Interlacing gives thin beams solid beam power
Since the 1990s, researchers have been trying to replace the solid beams used in conventional
radiation treatment with parallel arrays of very thin — 25 to 90 μm —
planar x-ray beams. High doses of microbeam radiation therapy control malignant
tumors in animals with little damage to surrounding tissue; unfortunately, few facilities
are equipped with the synchrotrons that can generate thin beams at adequate intensity.
As published in
PNAS on June 20, researchers
at Brookhaven National Laboratory in Upton, N.Y., at Stony Brook University in
New York, at the Istituto Neurologico Mediterraneo in Pozzilli, Italy, and at Georgetown
University in Washington have reported that they may be able to create the same
effect with significantly thicker microbeams by interlacing beams within the target.
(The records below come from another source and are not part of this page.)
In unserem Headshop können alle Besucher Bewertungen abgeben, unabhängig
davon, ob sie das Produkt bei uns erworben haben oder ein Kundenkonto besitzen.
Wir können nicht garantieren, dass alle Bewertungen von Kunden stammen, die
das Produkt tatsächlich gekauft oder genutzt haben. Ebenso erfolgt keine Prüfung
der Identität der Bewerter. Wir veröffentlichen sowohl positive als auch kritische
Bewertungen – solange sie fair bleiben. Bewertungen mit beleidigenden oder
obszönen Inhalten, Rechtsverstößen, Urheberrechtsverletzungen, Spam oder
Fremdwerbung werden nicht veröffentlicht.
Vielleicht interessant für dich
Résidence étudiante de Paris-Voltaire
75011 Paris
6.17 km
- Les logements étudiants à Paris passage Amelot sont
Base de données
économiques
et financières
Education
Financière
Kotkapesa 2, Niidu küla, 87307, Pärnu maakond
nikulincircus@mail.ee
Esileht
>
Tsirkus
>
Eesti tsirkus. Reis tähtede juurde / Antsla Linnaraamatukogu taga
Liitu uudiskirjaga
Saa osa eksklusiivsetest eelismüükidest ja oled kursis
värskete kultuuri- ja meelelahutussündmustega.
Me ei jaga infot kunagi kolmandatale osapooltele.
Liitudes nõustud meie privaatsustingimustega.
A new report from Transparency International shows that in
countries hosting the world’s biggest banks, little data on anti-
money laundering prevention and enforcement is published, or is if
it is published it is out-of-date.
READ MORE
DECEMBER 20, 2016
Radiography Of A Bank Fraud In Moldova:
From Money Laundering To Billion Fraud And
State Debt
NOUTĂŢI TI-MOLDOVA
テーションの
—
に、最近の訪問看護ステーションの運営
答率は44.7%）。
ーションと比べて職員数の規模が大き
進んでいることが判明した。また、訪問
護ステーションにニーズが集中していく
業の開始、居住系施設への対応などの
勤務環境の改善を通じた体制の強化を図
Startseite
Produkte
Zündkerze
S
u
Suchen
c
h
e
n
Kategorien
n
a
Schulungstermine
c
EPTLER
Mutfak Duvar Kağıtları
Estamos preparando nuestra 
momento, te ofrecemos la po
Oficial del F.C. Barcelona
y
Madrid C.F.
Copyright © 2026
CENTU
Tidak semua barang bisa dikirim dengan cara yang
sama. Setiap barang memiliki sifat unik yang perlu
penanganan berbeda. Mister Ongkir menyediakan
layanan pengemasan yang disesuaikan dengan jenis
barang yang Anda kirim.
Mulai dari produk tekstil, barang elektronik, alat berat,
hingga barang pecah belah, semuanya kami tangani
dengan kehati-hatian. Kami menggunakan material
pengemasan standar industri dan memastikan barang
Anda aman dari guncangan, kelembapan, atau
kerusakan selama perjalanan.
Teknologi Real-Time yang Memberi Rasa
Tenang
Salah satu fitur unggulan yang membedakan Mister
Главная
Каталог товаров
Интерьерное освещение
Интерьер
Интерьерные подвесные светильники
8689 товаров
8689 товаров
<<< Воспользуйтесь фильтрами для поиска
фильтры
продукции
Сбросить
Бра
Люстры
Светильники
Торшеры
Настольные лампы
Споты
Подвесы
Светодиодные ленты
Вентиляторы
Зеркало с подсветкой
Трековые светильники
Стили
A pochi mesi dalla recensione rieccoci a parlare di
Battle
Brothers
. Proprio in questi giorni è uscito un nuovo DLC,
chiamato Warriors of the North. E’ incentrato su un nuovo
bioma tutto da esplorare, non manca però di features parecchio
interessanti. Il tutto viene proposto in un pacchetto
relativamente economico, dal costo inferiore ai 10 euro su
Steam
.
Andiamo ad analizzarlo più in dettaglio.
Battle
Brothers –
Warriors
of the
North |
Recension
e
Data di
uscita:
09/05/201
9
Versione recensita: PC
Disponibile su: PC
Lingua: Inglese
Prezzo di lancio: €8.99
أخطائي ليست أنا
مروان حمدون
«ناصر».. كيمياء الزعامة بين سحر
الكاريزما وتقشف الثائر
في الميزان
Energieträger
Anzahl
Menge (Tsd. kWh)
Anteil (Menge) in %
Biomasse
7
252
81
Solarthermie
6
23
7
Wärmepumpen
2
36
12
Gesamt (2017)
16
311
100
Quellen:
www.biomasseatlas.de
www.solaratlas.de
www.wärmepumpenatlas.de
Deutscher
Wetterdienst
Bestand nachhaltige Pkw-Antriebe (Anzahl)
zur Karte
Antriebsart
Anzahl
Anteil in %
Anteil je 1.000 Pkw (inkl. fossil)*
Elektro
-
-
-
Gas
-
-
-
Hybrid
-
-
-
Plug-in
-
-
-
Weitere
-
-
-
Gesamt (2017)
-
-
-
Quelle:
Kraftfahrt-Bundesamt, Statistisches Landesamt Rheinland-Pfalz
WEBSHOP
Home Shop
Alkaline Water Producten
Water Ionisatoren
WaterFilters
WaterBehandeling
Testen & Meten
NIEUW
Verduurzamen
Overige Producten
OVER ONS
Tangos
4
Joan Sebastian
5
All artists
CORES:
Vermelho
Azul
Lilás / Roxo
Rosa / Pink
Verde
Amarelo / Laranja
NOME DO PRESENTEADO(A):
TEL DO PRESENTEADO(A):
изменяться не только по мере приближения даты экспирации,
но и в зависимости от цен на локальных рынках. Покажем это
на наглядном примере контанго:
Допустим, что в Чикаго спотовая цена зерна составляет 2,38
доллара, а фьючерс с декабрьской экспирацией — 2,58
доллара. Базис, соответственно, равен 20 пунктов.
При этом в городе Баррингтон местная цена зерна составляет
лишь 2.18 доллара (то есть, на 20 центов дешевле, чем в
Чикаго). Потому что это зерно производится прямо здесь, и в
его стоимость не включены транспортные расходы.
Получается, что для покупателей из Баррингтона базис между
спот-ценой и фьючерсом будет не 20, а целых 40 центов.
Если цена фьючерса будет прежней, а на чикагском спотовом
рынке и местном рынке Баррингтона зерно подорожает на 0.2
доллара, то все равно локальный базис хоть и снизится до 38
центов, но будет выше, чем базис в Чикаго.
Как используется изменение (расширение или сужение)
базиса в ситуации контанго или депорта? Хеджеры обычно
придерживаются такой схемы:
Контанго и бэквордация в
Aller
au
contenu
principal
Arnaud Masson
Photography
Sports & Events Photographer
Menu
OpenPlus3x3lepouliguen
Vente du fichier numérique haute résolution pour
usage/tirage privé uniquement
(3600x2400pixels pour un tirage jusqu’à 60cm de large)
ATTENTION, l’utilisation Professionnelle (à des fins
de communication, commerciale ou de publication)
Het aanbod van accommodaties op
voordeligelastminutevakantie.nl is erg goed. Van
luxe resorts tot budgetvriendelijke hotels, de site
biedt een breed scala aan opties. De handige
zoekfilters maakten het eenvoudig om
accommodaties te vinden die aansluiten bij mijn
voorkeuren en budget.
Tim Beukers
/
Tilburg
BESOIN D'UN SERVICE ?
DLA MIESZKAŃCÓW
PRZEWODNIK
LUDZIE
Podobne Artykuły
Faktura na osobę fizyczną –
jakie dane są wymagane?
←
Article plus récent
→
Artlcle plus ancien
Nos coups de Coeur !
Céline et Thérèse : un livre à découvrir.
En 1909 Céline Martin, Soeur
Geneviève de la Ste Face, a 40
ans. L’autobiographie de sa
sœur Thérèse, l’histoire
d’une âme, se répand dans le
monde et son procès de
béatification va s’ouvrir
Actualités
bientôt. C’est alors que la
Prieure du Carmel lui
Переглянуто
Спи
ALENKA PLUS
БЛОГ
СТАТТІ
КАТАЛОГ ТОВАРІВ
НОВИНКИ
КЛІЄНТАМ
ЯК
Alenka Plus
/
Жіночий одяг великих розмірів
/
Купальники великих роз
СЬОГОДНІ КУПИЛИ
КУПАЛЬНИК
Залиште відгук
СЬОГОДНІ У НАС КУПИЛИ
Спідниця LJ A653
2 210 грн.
Because the technology used to form thicker microbeams is more widely available,
treatments that employ them may be possible in hospitals of the future.
Initially, scientists exposed healthy
rats to high doses of radiation using microbeams up to 0.68 mm thick to demonstrate
that a thickness within the capability of specialized x-ray tubes has little effect
on healthy tissues.
In further studies, they found that
they could interlace two sets of parallel arrays of thick microbeams at 90°
so that the beams of one array would fill the spaces of the opposite array and produce
the equivalent of a solid beam in the target only.